(Working data):
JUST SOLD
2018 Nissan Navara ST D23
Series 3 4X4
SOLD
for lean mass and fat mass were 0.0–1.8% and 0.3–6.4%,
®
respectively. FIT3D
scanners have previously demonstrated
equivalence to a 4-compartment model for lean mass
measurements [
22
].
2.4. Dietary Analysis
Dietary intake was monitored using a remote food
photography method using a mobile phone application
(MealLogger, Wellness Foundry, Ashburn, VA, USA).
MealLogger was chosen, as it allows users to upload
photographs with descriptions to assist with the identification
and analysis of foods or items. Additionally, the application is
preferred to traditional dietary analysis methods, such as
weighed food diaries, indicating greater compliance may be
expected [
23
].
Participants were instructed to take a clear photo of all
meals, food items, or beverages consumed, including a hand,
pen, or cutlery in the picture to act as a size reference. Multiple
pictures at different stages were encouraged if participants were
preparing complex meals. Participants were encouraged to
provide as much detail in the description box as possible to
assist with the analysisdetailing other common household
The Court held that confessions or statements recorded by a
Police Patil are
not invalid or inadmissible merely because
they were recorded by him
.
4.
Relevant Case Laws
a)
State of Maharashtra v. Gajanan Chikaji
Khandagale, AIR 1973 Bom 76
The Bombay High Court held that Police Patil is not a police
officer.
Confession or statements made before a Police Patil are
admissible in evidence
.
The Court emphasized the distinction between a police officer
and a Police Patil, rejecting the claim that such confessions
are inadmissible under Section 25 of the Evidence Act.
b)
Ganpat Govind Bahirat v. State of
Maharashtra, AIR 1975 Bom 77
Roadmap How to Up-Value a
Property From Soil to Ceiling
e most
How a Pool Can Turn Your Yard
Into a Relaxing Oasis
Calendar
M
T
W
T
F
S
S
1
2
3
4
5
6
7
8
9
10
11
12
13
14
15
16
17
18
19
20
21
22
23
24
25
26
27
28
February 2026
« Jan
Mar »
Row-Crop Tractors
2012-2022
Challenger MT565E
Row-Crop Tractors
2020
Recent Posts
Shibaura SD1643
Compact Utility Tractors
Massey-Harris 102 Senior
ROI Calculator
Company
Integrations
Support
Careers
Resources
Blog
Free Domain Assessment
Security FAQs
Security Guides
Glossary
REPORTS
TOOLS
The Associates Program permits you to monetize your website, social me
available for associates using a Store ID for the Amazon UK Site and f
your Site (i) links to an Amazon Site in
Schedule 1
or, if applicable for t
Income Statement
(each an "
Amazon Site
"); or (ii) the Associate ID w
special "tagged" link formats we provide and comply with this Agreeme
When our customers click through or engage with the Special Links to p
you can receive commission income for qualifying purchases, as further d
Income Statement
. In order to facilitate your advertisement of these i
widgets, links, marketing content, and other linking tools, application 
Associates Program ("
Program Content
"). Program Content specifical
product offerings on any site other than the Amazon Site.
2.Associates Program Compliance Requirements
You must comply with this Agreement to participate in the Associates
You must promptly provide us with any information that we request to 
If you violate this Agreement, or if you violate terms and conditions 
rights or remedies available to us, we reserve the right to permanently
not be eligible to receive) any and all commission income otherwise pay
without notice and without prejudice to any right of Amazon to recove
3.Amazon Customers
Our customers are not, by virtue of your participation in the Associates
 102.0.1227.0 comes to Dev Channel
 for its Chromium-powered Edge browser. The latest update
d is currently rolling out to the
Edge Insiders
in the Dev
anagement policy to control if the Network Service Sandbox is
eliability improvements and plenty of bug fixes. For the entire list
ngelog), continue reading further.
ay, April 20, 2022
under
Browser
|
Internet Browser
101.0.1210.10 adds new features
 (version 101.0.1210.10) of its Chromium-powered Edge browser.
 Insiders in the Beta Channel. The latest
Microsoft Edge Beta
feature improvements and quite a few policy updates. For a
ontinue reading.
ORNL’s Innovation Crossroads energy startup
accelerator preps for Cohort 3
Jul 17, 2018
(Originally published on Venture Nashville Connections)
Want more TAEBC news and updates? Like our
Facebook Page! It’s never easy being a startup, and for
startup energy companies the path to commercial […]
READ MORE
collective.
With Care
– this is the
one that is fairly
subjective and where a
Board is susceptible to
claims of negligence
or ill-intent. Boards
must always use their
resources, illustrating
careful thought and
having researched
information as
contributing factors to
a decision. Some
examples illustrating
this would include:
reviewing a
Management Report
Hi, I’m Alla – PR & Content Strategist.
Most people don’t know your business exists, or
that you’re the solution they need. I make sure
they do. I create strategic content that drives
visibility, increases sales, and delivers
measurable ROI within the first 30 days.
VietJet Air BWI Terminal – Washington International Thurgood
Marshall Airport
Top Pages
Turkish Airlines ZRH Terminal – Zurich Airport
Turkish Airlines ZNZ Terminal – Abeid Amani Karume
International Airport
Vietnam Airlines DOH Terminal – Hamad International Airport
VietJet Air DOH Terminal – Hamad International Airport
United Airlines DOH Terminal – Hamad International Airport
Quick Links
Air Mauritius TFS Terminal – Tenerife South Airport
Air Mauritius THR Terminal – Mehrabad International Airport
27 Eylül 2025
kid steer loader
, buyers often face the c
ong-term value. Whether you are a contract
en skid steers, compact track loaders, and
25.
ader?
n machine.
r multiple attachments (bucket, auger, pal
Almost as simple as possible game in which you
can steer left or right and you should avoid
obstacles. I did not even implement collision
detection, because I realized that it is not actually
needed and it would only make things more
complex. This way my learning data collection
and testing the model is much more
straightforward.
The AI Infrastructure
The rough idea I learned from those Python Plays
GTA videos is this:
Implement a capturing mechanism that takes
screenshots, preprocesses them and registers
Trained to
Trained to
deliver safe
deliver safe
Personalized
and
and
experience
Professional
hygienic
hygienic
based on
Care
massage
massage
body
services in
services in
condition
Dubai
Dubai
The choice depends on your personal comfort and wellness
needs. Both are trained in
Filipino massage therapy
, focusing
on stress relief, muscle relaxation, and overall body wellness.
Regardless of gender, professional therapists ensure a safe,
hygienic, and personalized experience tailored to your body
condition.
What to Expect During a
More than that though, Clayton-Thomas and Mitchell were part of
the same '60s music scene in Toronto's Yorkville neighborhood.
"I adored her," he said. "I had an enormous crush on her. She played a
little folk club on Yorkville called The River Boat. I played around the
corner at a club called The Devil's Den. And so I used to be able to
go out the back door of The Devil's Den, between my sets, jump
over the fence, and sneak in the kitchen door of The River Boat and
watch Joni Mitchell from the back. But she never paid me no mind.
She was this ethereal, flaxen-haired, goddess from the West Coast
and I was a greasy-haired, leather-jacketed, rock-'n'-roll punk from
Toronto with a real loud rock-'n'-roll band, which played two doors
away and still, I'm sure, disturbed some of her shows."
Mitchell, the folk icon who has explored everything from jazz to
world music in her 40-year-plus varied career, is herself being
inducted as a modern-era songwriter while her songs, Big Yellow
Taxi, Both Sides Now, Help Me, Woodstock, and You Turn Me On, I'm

(Exercise goal): All lines that include the word "Court" must be copied from the material above.

(Written solution):
The Court held that confessions or statements recorded by a
The Bombay High Court held that Police Patil is not a police
The Court emphasized the distinction between a police officer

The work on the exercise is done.